The only real contradiction in our hypothesis results from the reversing of the time sequence. According to Steiner it was at the end of the Three Years' War that the black magician was put to death, whereas in our quotation the death of Coyolxauhqui occurred before the final disastrous conflict. This could be a question of one more alteration, or one could perhaps entertain the hypothesis that the magician's name was Uitznaua, or, more likely, a variant of this name-Uitznaua being a plural word designating a Mexican tribe.

The Aztec rites at the period of the Conquest were only a vestige of what was “flourishing” at the beginning of our era. In view of the particular character of these rites it is in keeping with them that a demonical character should have been attributed to Uitzilopochtli. As Sahagun says, “Uitzilopochtli was ... an omen of evil.” (Sah. I). But their transitory character by comparison with the original orientation of these rites in the past might well have resulted in an all-embracing syncretism, combined with fear and veneration toward Uitzilopochtli. And indeed the documents do give evidence of this mixture. The “diabolical” Uitzilopochtli is at the same time the god of a paradise that is fervently desired. As Cortés says in his Third Letter: “They all desired to die and go to `Ochilibus' (Uitzilopochtli) in heaven, who was awaiting them...” This attitude is also to be found in their desire to be impregnated by this divinity as demonstrated in numerous religious ceremonies. “And of those who ate it, it was said, “they keep the god.” (Sah. III).


Steiner's third statement gives us information about Tezcatlipoca:


“Many opposing sects were founded with the objective of countering this devilish cult (of Taotl). One such sect was that of Tezcatlipoca. He too was a being who did not appear in a physical body, but who was known to many of the Mexican initiates, in spite of the fact that he lived only in an etheric body.”


Compare this with the story as told by Sahagun:

“Third Chapter, which telleth of the god named Tezcatlipoca ... he was considered a true god...” (Sah. I). “...even as an only god they believed in him ... he was invisible, just like the night, the wind.

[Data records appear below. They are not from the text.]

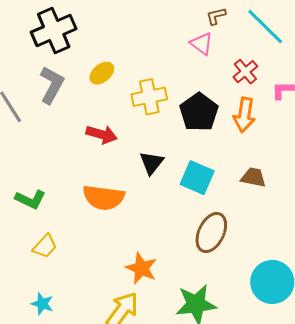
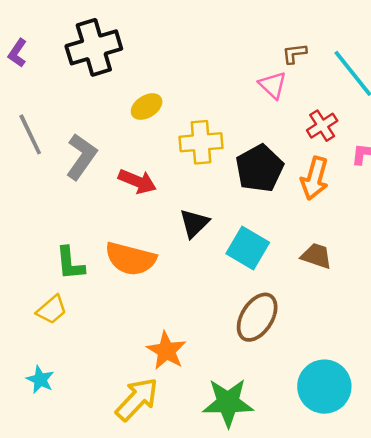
gray L-shape: (52, 85) -> (81, 157), moved
green L-shape: (30, 199) -> (70, 263), moved, turned 52

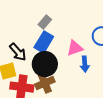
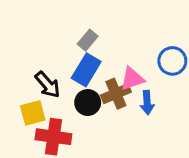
black circle: (45, 64) -> (88, 103), size x0.7
brown cross: (45, 83) -> (116, 94), moved

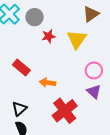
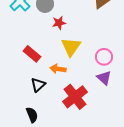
yellow triangle: (77, 39) -> (71, 47), moved
black triangle: (19, 109) -> (38, 85), moved

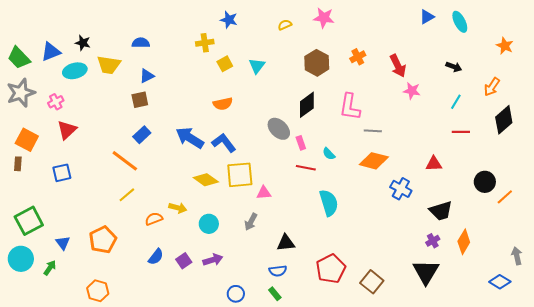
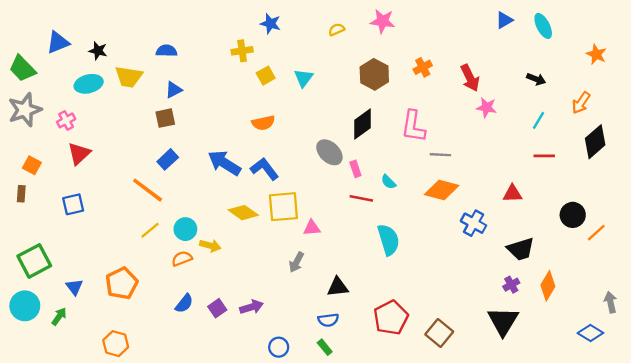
blue triangle: (51, 52) -> (58, 43), moved
orange square: (27, 140) -> (32, 165), size x0.7
cyan circle: (209, 224) -> (185, 229), moved

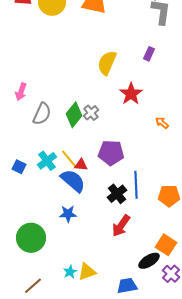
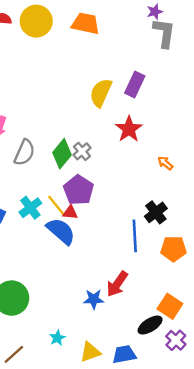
purple rectangle: (149, 54) -> (135, 84), moved, size x1.5
purple pentagon: (111, 153) -> (78, 190), moved, turned 30
black cross: (117, 194) -> (156, 212), moved
blue star: (68, 214) -> (94, 299), moved
yellow triangle: (87, 272) -> (90, 352), moved

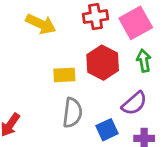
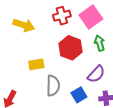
yellow rectangle: (64, 75) -> (36, 64), moved

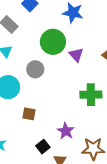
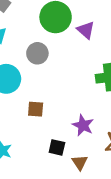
black square: (43, 147) -> (57, 147), turned -32

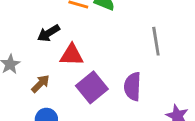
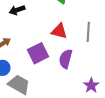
red triangle: (72, 55) -> (59, 31), moved

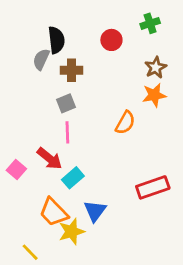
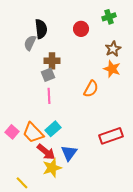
brown cross: (72, 70) -> (52, 61), moved
orange star: (154, 95) -> (112, 69), turned 30
red arrow: (49, 158) -> (46, 152), moved
pink square: (16, 169) -> (12, 132), moved
orange trapezoid: (54, 212) -> (33, 133), moved

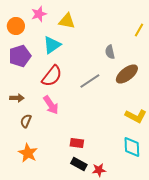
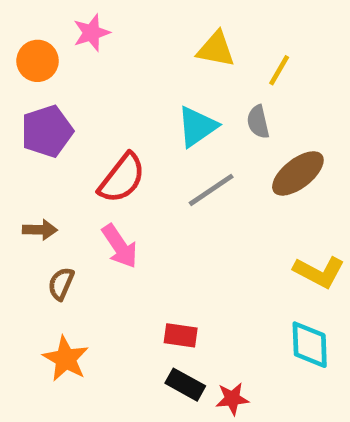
yellow triangle: (67, 21) -> (216, 49), moved
yellow line: (139, 30) -> (279, 70), moved
cyan triangle: (52, 45) -> (197, 127), moved

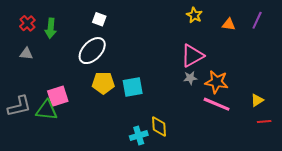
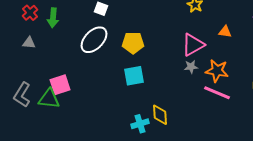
orange triangle: (229, 24) -> (225, 32), moved
yellow pentagon: (103, 83) -> (133, 43), moved
gray L-shape: (19, 106) -> (22, 95), turned 135

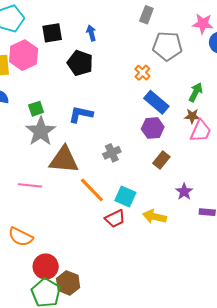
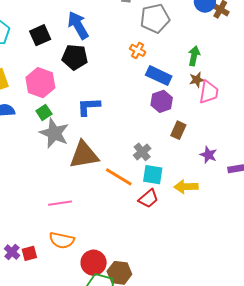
blue arrow: (91, 33) -> (78, 25), size x1.8
pink hexagon: (24, 55) -> (40, 83), moved
gray cross: (112, 153) -> (142, 152), moved
pink line: (30, 185) -> (60, 203), moved

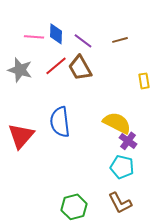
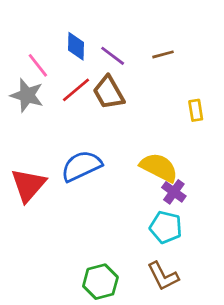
pink line: (34, 37) -> (38, 65), moved, turned 48
blue semicircle: (60, 122) -> (81, 166), turned 72

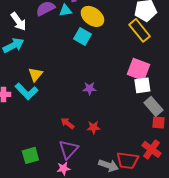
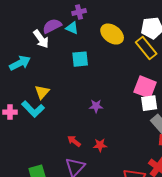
cyan triangle: (65, 10) -> (72, 28), turned 32
yellow ellipse: (92, 16) -> (112, 34), moved
white arrow: (18, 21) -> (41, 39), moved
cyan square: (82, 36) -> (80, 59), moved, turned -36

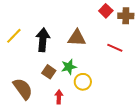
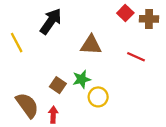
yellow line: (14, 36) -> (17, 43), turned -72
black arrow: (43, 40) -> (51, 21), moved, turned 30
red arrow: (59, 97) -> (53, 115), moved

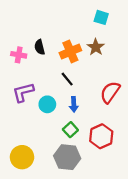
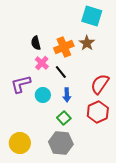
cyan square: (101, 17) -> (92, 16), size x1.5
pink cross: (19, 55) -> (42, 63), moved, turned 32
red hexagon: (101, 136) -> (98, 112), moved

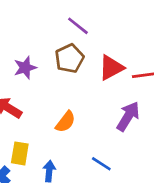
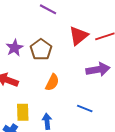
brown pentagon: (69, 58) -> (41, 50), moved
purple arrow: (128, 116) -> (98, 70), turned 60

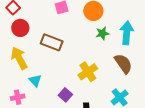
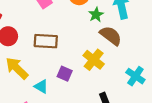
brown semicircle: (123, 64) -> (111, 36), moved
purple square: (65, 95) -> (65, 74), moved

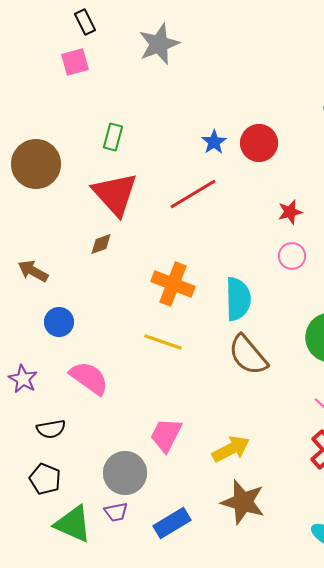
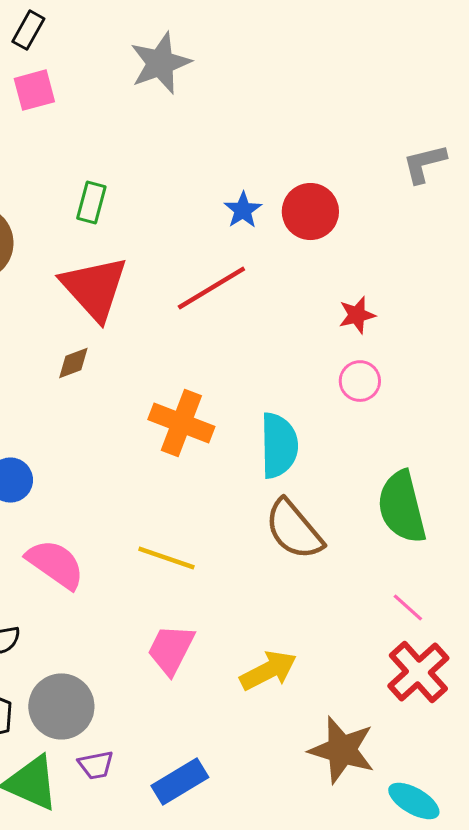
black rectangle: (85, 22) -> (28, 30), moved, turned 55
yellow line: (163, 342) -> (166, 558), moved
gray circle: (125, 473) -> (61, 706), moved
brown star: (243, 502) -> (342, 750), moved

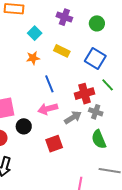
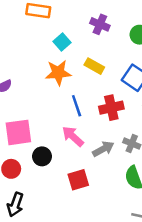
orange star: (33, 58) -> (58, 73), size x1.5
red cross: (85, 94) -> (111, 108), moved
pink arrow: (48, 109) -> (73, 136), turned 54

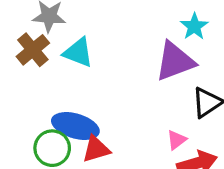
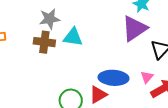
brown cross: (33, 50) -> (44, 42), turned -30
blue ellipse: (75, 126) -> (114, 78), moved

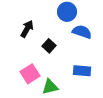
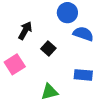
pink square: (30, 74) -> (15, 64), moved

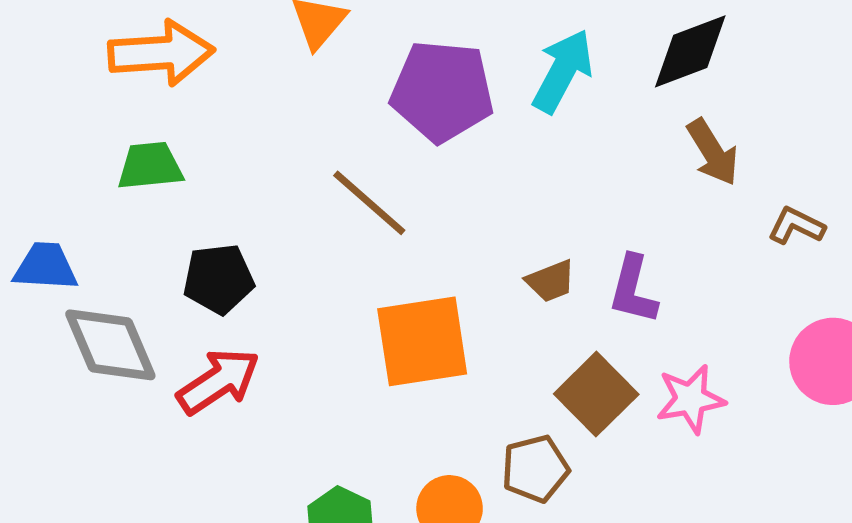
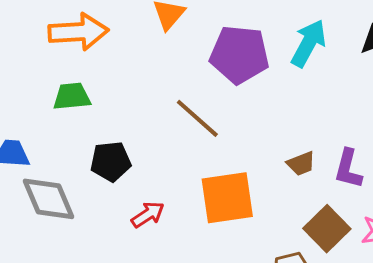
red arrow: (218, 381) -> (148, 215), moved, size x0.7

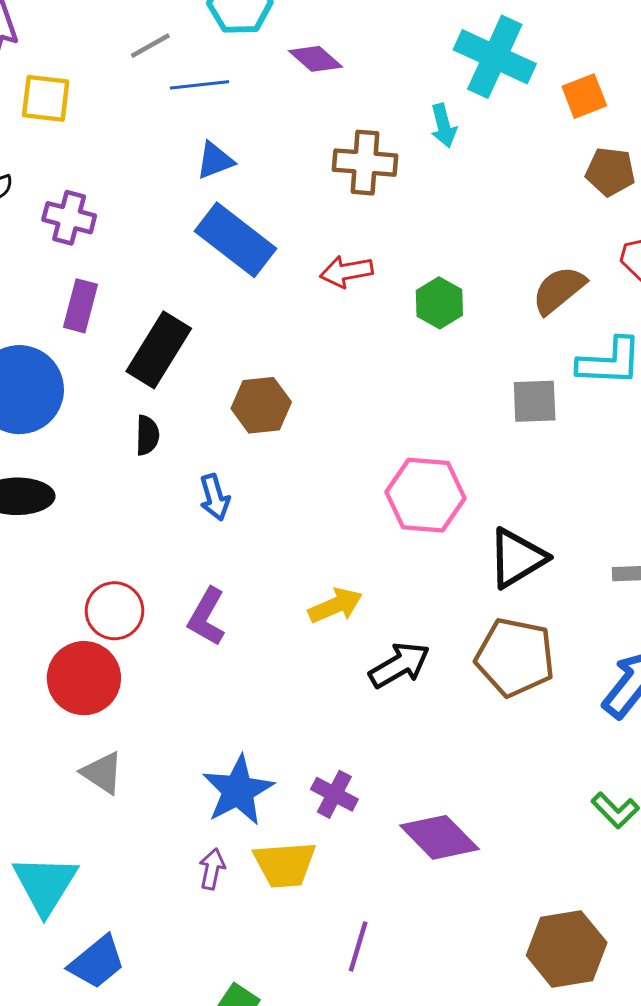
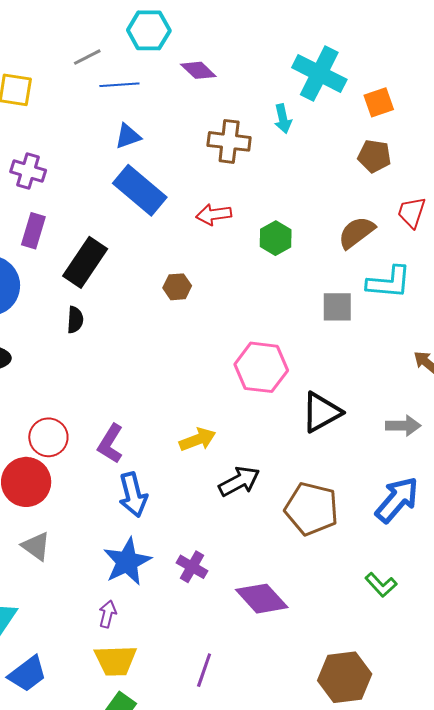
brown pentagon: (610, 172) -> (374, 156), moved
brown hexagon: (261, 405) -> (177, 287), moved, size x0.7
blue arrow: (215, 497) -> (133, 495), moved, size x1.4
brown pentagon: (515, 657) -> (312, 509), moved
yellow trapezoid: (285, 864) -> (116, 660), moved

When sometimes he called out to one, just like a shadow did he speak.”(Sah. III).


By contrast with Uitzilopochtli who was both god and man, Tezcatlipoca is a real, veritable god, a clear confirmation of what Steiner says. This is reinforced by a striking agreement: The initiate (that is, “one,” i.e., aca (somebody) perceives “just like a shadow” (can iuhquj ceoalli, literally, only like shadow), that is to say, the etheric, the etheric body being remarkably suggested by the nahuatl term. Ceoalli means “the shadow made by the body when it intercepts the light;” not a shadow in the abstract sense, but something that is similar to the physical without actually being physical.

Let us continue with Sahagun:


“When he (Tezcatlipoca) walked on the earth, he quickened vice and sin. He introduced anguish and affliction. He brought discord among people.... But sometimes he bestowed riches — wealth, heroism, valor....” (Sah. I).


Since the point of view here is the same as that attributed to Taotl, it is natural that Tezcatlipoca should be seen as spreading evil in all its forms. But as in the case of Uitzilopochtli it is clear that there has been a noticeable syncretism, as may be seen in the way “sometimes” Tezcatlipoca (in quenman) benefits human beings.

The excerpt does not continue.